- [SUPPLIED DATA]
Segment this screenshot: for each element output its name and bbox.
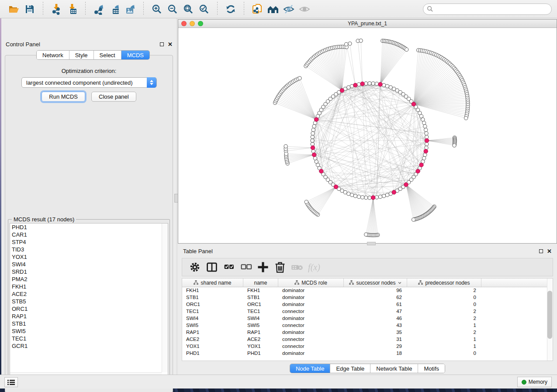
table-cell[interactable]: connector — [278, 343, 344, 350]
first-neighbors-icon[interactable] — [265, 2, 281, 16]
export-table-icon[interactable] — [107, 2, 122, 16]
float-table-panel-button[interactable] — [539, 249, 543, 253]
table-cell[interactable]: 0 — [407, 294, 481, 301]
table-cell[interactable]: SWI4 — [243, 315, 278, 322]
table-cell[interactable]: FKH1 — [243, 287, 278, 294]
tab-style[interactable]: Style — [69, 51, 93, 59]
table-row[interactable]: RAP1RAP1dominator352 — [182, 329, 553, 336]
delete-row-icon[interactable] — [273, 261, 287, 274]
table-cell[interactable]: 2 — [407, 315, 481, 322]
status-menu-button[interactable] — [4, 377, 18, 387]
export-image-icon[interactable] — [122, 2, 138, 16]
table-cell[interactable]: SWI4 — [182, 315, 243, 322]
table-cell[interactable]: FKH1 — [182, 287, 243, 294]
table-cell[interactable]: 96 — [344, 287, 407, 294]
result-item[interactable]: SRD1 — [10, 268, 168, 275]
result-item[interactable]: GCR1 — [10, 342, 168, 350]
table-row[interactable]: SWI4SWI4dominator462 — [182, 315, 553, 322]
criterion-dropdown[interactable]: largest connected component (undirected) — [21, 77, 157, 88]
table-cell[interactable]: YOX1 — [243, 343, 278, 350]
table-cell[interactable]: 2 — [407, 329, 481, 336]
table-cell[interactable]: 43 — [344, 322, 407, 329]
zoom-out-icon[interactable] — [165, 2, 180, 16]
table-cell[interactable]: PHD1 — [182, 350, 243, 357]
zoom-selected-icon[interactable] — [196, 2, 212, 16]
table-cell[interactable]: dominator — [278, 350, 344, 357]
table-cell[interactable]: TEC1 — [243, 308, 278, 315]
search-input[interactable] — [423, 3, 552, 15]
network-window-titlebar[interactable]: YPA_prune.txt_1 — [178, 20, 557, 28]
result-list-vscrollbar[interactable] — [162, 224, 168, 372]
result-item[interactable]: RAP1 — [10, 313, 168, 320]
hide-selected-icon[interactable] — [281, 2, 297, 16]
column-header-shared-name[interactable]: shared name — [182, 279, 243, 287]
table-cell[interactable]: dominator — [278, 315, 344, 322]
apply-layout-icon[interactable] — [223, 2, 239, 16]
table-cell[interactable]: dominator — [278, 287, 344, 294]
column-header-name[interactable]: name — [243, 279, 278, 287]
table-cell[interactable]: TEC1 — [182, 308, 243, 315]
deselect-all-icon[interactable] — [239, 261, 253, 274]
table-cell[interactable]: 47 — [344, 308, 407, 315]
result-item[interactable]: FKH1 — [10, 283, 168, 290]
table-cell[interactable]: connector — [278, 308, 344, 315]
table-cell[interactable]: ORC1 — [243, 301, 278, 308]
table-row[interactable]: STB1STB1dominator620 — [182, 294, 553, 301]
table-cell[interactable]: RAP1 — [243, 329, 278, 336]
table-row[interactable]: YOX1YOX1connector291 — [182, 343, 553, 350]
tab-network[interactable]: Network — [37, 51, 69, 59]
result-item[interactable]: TID3 — [10, 246, 168, 253]
table-cell[interactable]: 61 — [344, 301, 407, 308]
result-item[interactable]: PHD1 — [10, 224, 168, 231]
table-row[interactable]: ORC1ORC1dominator610 — [182, 301, 553, 308]
table-cell[interactable]: SWI5 — [182, 322, 243, 329]
result-item[interactable]: CAR1 — [10, 231, 168, 238]
table-cell[interactable]: 1 — [407, 336, 481, 343]
column-header-MCDS-role[interactable]: MCDS role — [278, 279, 344, 287]
tab-node-table[interactable]: Node Table — [290, 364, 330, 373]
close-panel-button[interactable]: Close panel — [91, 92, 136, 102]
table-cell[interactable]: 1 — [407, 343, 481, 350]
zoom-in-icon[interactable] — [149, 2, 165, 16]
table-cell[interactable]: 2 — [407, 287, 481, 294]
result-item[interactable]: STB1 — [10, 320, 168, 327]
table-cell[interactable]: 46 — [344, 315, 407, 322]
column-header-predecessor-nodes[interactable]: predecessor nodes — [407, 279, 481, 287]
tab-motifs[interactable]: Motifs — [418, 364, 445, 373]
network-from-selection-icon[interactable] — [249, 2, 265, 16]
table-cell[interactable]: 18 — [344, 350, 407, 357]
zoom-fit-icon[interactable] — [180, 2, 196, 16]
toggle-panel-icon[interactable] — [205, 261, 218, 274]
result-item[interactable]: TEC1 — [10, 335, 168, 342]
memory-button[interactable]: Memory — [517, 377, 552, 387]
add-row-icon[interactable] — [256, 261, 270, 274]
result-item[interactable]: STB5 — [10, 298, 168, 305]
table-cell[interactable]: dominator — [278, 294, 344, 301]
table-cell[interactable]: connector — [278, 322, 344, 329]
table-cell[interactable]: YOX1 — [182, 343, 243, 350]
export-network-icon[interactable] — [91, 2, 107, 16]
open-session-icon[interactable] — [6, 2, 22, 16]
tab-network-table[interactable]: Network Table — [370, 364, 418, 373]
table-row[interactable]: TEC1TEC1connector472 — [182, 308, 553, 315]
tab-select[interactable]: Select — [93, 51, 121, 59]
table-cell[interactable]: SWI5 — [243, 322, 278, 329]
horizontal-splitter-handle[interactable] — [367, 242, 376, 245]
close-panel-icon[interactable]: ✕ — [168, 42, 173, 46]
table-cell[interactable]: dominator — [278, 301, 344, 308]
import-network-icon[interactable] — [48, 2, 64, 16]
table-cell[interactable]: 1 — [407, 322, 481, 329]
result-item[interactable]: ORC1 — [10, 305, 168, 313]
table-cell[interactable]: RAP1 — [182, 329, 243, 336]
table-cell[interactable]: 0 — [407, 301, 481, 308]
result-item[interactable]: STP4 — [10, 238, 168, 246]
table-cell[interactable]: ACE2 — [182, 336, 243, 343]
settings-gear-icon[interactable] — [188, 261, 201, 274]
table-cell[interactable]: STB1 — [243, 294, 278, 301]
close-table-panel-icon[interactable]: ✕ — [547, 249, 552, 253]
select-all-icon[interactable] — [222, 261, 235, 274]
table-cell[interactable]: 62 — [344, 294, 407, 301]
table-cell[interactable]: 31 — [344, 336, 407, 343]
table-cell[interactable]: dominator — [278, 329, 344, 336]
result-item[interactable]: YOX1 — [10, 253, 168, 261]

- [WHAT YOU SHOULD DO]
Your answer should consist of the lines above that hold the word "panel", copied exactly.

- [SOLUTION TO THE EXERCISE]
float-table-panel-button[interactable] — [539, 249, 543, 253]
close-panel-button[interactable]: Close panel — [91, 92, 136, 102]
toggle-panel-icon[interactable] — [205, 261, 218, 274]
close-panel-icon[interactable]: ✕ — [168, 42, 173, 46]
close-table-panel-icon[interactable]: ✕ — [547, 249, 552, 253]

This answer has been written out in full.